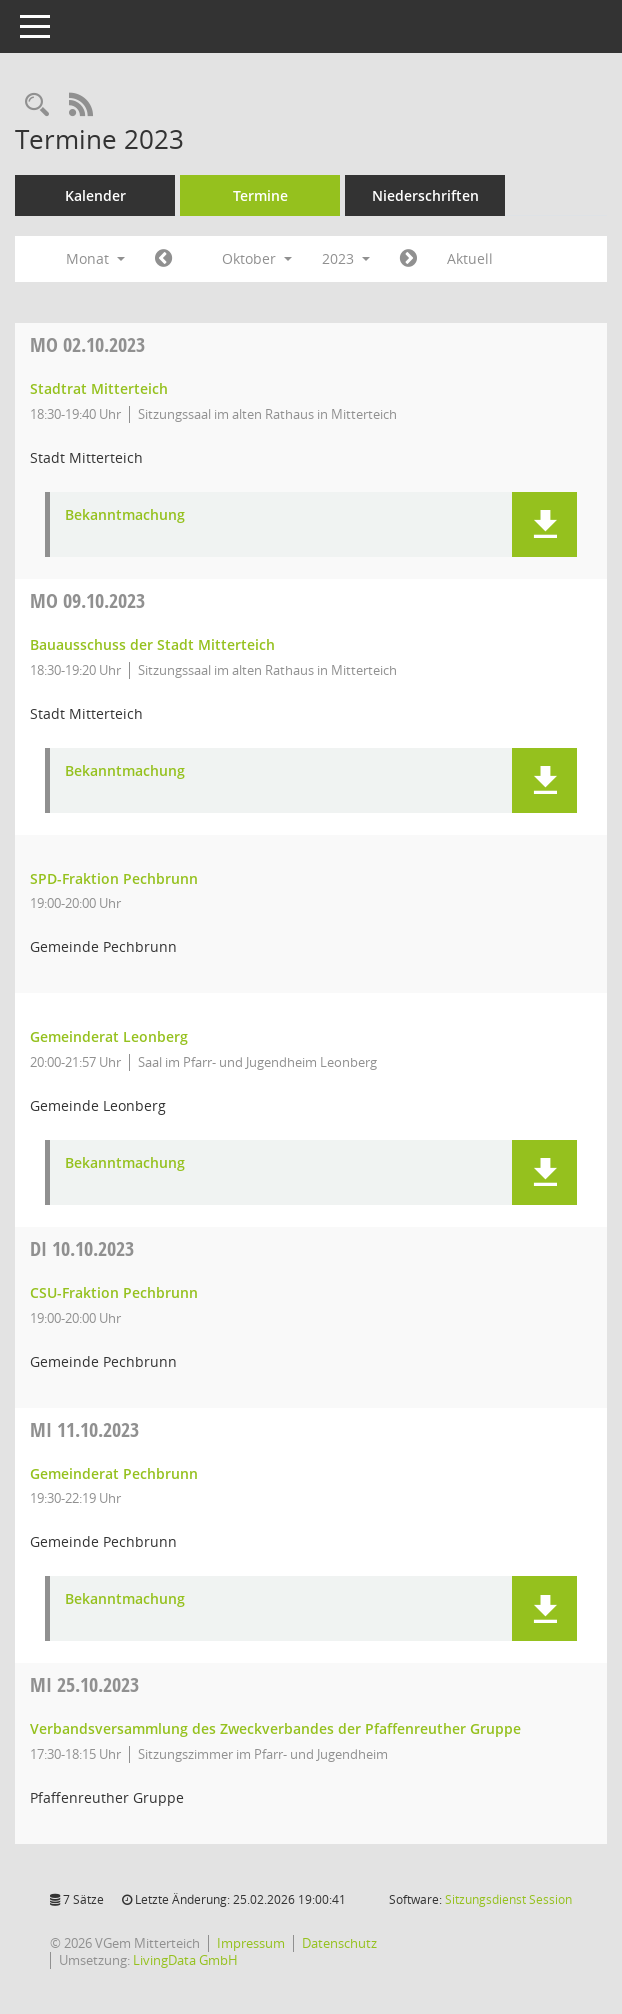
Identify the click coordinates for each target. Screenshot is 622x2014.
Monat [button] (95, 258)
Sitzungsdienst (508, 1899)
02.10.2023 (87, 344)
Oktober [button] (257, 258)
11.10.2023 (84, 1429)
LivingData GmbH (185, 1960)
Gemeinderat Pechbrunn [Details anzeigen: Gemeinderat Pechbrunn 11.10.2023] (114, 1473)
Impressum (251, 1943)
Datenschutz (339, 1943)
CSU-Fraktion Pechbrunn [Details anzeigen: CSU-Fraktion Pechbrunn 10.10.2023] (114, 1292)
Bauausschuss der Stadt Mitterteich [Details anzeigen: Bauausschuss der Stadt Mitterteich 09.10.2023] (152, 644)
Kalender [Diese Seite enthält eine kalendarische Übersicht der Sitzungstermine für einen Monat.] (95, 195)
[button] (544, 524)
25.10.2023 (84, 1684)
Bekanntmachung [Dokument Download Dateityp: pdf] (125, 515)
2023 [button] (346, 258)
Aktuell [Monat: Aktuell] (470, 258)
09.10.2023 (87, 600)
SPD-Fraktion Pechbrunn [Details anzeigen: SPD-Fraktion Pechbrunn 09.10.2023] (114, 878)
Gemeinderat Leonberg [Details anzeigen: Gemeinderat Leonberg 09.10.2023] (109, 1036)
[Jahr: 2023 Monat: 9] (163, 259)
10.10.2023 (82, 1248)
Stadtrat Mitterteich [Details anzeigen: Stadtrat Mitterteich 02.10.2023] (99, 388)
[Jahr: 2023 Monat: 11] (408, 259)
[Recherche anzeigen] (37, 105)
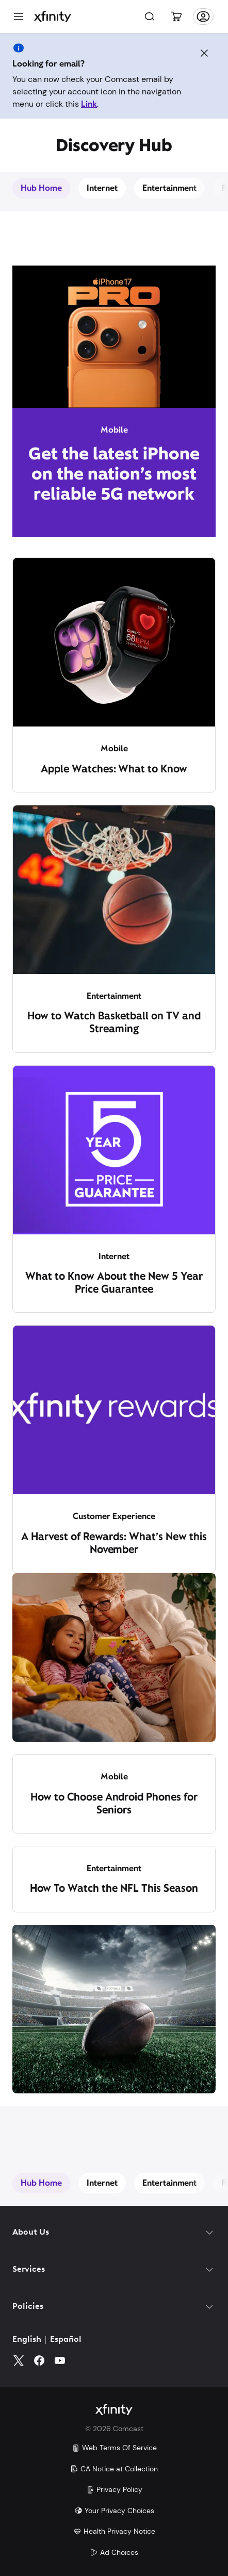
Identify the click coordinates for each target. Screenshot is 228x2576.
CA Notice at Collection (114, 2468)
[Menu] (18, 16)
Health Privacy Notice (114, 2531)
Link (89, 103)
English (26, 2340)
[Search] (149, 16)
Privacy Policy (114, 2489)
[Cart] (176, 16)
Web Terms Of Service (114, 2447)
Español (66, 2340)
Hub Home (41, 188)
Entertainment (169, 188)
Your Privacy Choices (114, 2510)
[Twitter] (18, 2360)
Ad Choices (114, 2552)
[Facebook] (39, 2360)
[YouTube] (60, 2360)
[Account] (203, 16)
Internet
========
◆ **Work order**
Search the listing for the word "Gemeinderat", and copy every line in which it is found.

◆ **Final answer**
Gemeinderat Pechbrunn [Details anzeigen: Gemeinderat Pechbrunn 11.10.2023] (114, 1473)
Gemeinderat Leonberg [Details anzeigen: Gemeinderat Leonberg 09.10.2023] (109, 1036)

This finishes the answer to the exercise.